Leider halfen auch die Rechtsschutzversicherungen den Anlegern nicht immer weiter. Diese lehnen Versicherungsschutz häufig mit der Begründung ab, für Rechtsstreitigkeiten im Zusammenhang mit Spiel- und Wettgeschäften nicht eintreten zu müssen. Rechtsanwalt Elsmann weist darauf hin, dass Rechtsstreitigkeiten im Zusammenhang mit Zertifikaten nicht unter diesen Ausschlussgrund fallen und die Versicherungen die Rechtsverfolgungskosten tragen müssen.
Die ersten Lehman-Zertifikate wurden in Deutschland Mitte Januar 2007 verkauft und verjährten somit Mitte Januar 2010. Die Verjährung kann durch Einleitung eines Ombudsmann-, Mahn- oder Klageverfahrens unterbrochen werden. Ein Ende der Insolvenzverfahren in den USA und Holland ist noch nicht absehbar.
Der Ausblick
Durch die Insolvenz von Lehman hat das Ansehen auch der deutschen Banken großen Schaden genommen. Die Politik reagierte und stellt nun höhere Anforderungen an Inhalt und Dokumentation des Beratungsgesprächs. Auch wurden die kurzen Verjährungsfristen von 3 Jahren den üblichen Verjährungsfristen angeglichen. Ob bei den Banken dadurch auch die Qualität der Beratung zunimmt, ist nicht abzusehen. Die Reaktion der Citibank gibt dabei wenig Hoffnung. Sie gab ihren verbrannten Namen auf und heißt ab Februar 2010 Targo Bank.
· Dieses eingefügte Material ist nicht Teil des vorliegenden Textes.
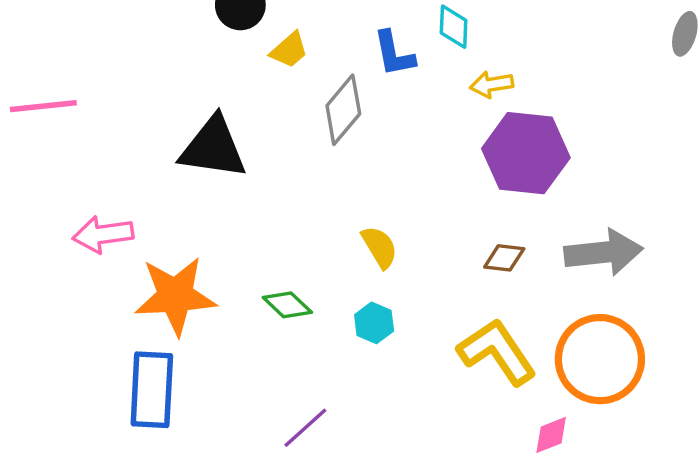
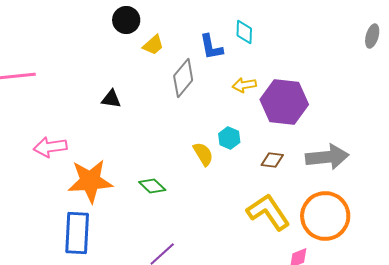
yellow arrow: (492, 84) -> (244, 85), moved
black triangle: (213, 148) -> (111, 99), size x0.5
cyan hexagon: (374, 323) -> (229, 138), moved

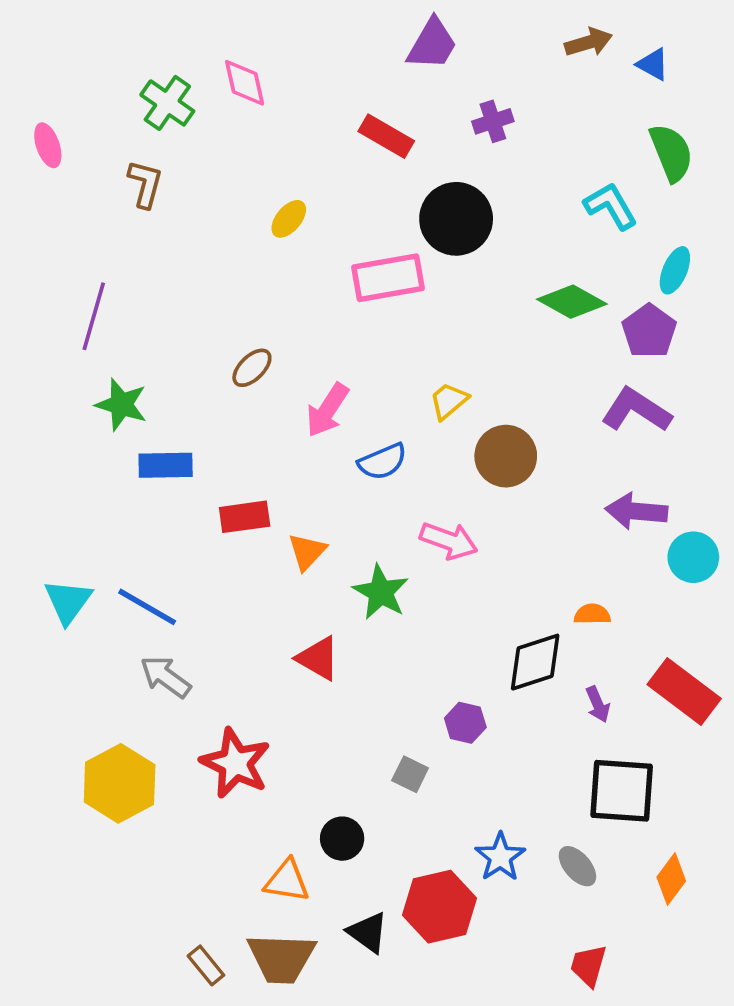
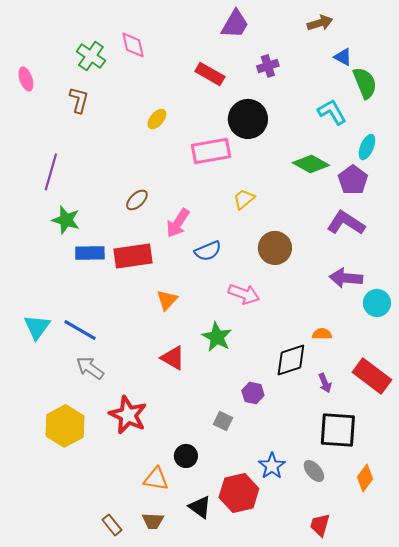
blue triangle: (653, 64) -> (343, 57), moved
yellow trapezoid: (449, 401) -> (244, 199), moved
red rectangle: (245, 517) -> (133, 256), moved, size x1.4
green star: (381, 592) -> (217, 337), moved
brown trapezoid: (281, 958) -> (153, 521), size x0.6

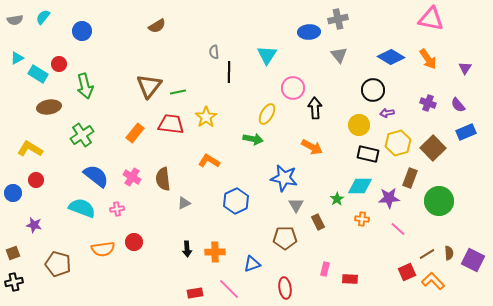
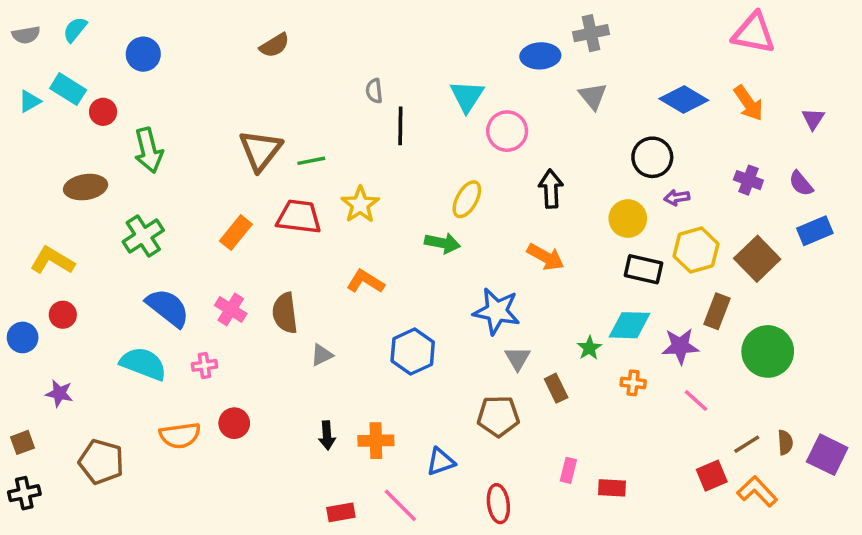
cyan rectangle: (38, 74) -> (68, 89), moved
pink circle: (293, 88) -> (507, 131), moved

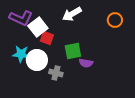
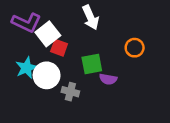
white arrow: (72, 14) -> (91, 17), turned -84
orange circle: (115, 20) -> (135, 48), moved
cyan star: (21, 54) -> (26, 68), turned -30

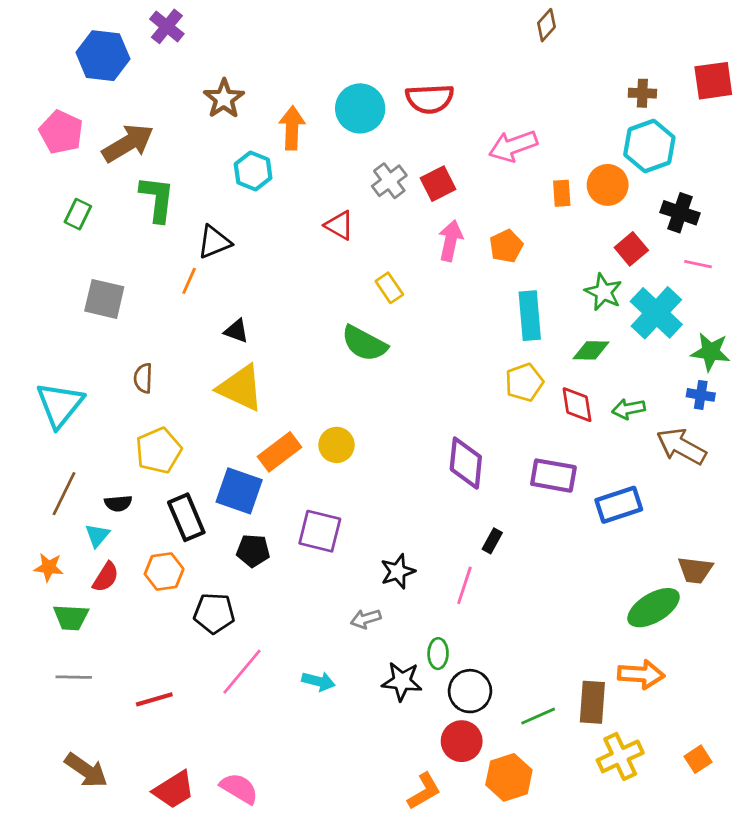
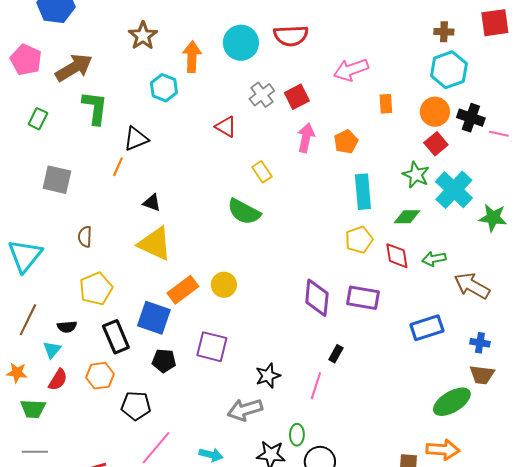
orange circle: (608, 185) -> (435, 112), moved
pink line: (698, 264) -> (499, 134), moved
blue cross: (701, 395) -> (480, 343), moved
purple rectangle: (553, 476) -> (363, 298), moved
gray arrow: (366, 619) -> (245, 410), size x1.6

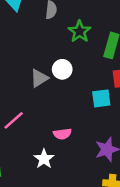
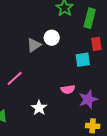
pink semicircle: (62, 134) -> (68, 89), moved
Die SdK hält interessierte Anleger über die aktuelle Entwicklung im Fall Lehman über einen E-Mail-Newsletter auf dem Laufenden (Anmeldung unter info@sdk.org). Mitglieder mit Fragen zum Thema Lehman können sich über die SdK-Geschäftsstelle mit Rechtsanwalt Alexander Elsmann verbinden lassen.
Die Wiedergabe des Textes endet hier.